Le sue ormai leggendarie Grida Topine furoreggiano ovunque, vengono imitate e prese a modello, pietra di paragone e di castigo. Da lì a brevettarle il passo è breve, e parallelamente all’attività politica, Lupo Anziano dà quindi il via ad una spettacolare scalata imprenditoriale, lanciando la linea Grida Topine™, che comprende il carnet degli assegni, l’eau de toilette, l’acido per pavimenti in cotto e il gelato al gusto omonimo.
All’apice del successo, Lupo Anziano si prepara ad affrontare la tornata elettorale, forte di una trionfale campagna di stampa e di media. Ma i rivali sono agguerriti: c’è la Vedova Tapi, leader del PPSD (Partito del Popolo Svilito e Deriso) forte dell’elettorato anziano; il sen. Giuppy-Napoleone Minchio, segretario dei Napoleonici Di Sinistra (NDS); e Susanna Tamaro, carismatico Leader dei battaglieri e intransigenti Radicali. Fuori da questo quadro, si situa la potentissima e misteriosa lobby creativo-finanziaria del RAAD (Riciclaggio Anche A Domicilio): il movimento che beneficerà del tacito appoggio di questa, governerà il paese.

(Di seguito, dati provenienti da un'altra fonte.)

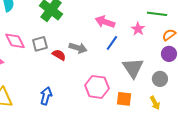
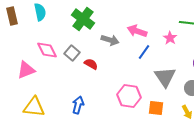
gray square: (40, 44) -> (72, 53), turned -35
gray arrow: (78, 48) -> (110, 40), moved

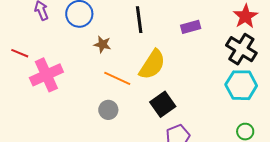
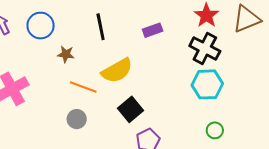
yellow semicircle: (152, 65) -> (117, 71), turned 32

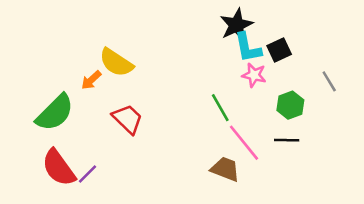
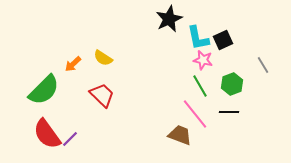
black star: (236, 25) -> (169, 19), moved
yellow semicircle: (116, 63) -> (103, 58), moved, size x0.7
green line: (220, 108) -> (200, 86), moved

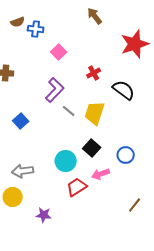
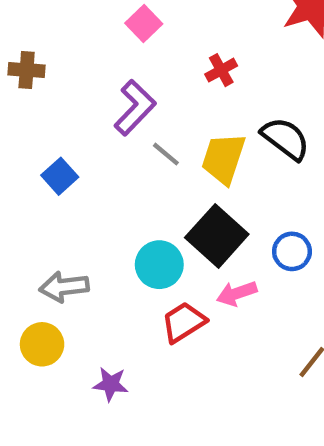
black semicircle: (124, 90) -> (285, 139), moved
black square: (92, 148) -> (217, 236), size x1.5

Lo scrutinio finale si rivela un’agguerrita e cruenta battaglia, in cui i proiettili sono i singoli voti: uno, per la Vedova Tapi; un altro per Lupo Anziano, e via così, a sbaragliare tutti gli altri. Delfino Ubertoso, arcinoto speaker della Televisione di Stato (TGB, Tele Golosità Barocca), incaricato di uno speciale on-air, vede in tempo reale il risultato conclusivo. A lui il compito di comunicare l’esito al paese. La tensione monta, i sostenitori di Lupo Anziano, sparsi per il paese, cominciano ad emettere propiziatorie & stridule Grida Topine di solidarietà, per sentirsi più vicini e in comunione col loro eroe, il quale eroe si sveglia miseramente e scopre di aver sognato tutto. Di più, s’è anche cacato addosso dall’emozione. Ok, questo non avrei dovuto dirlo, ché così ormai v’ho sciupato il finale e il libro tutto, ma tanto sono stronzo, e voi ve lo meritate. O pìcchiami.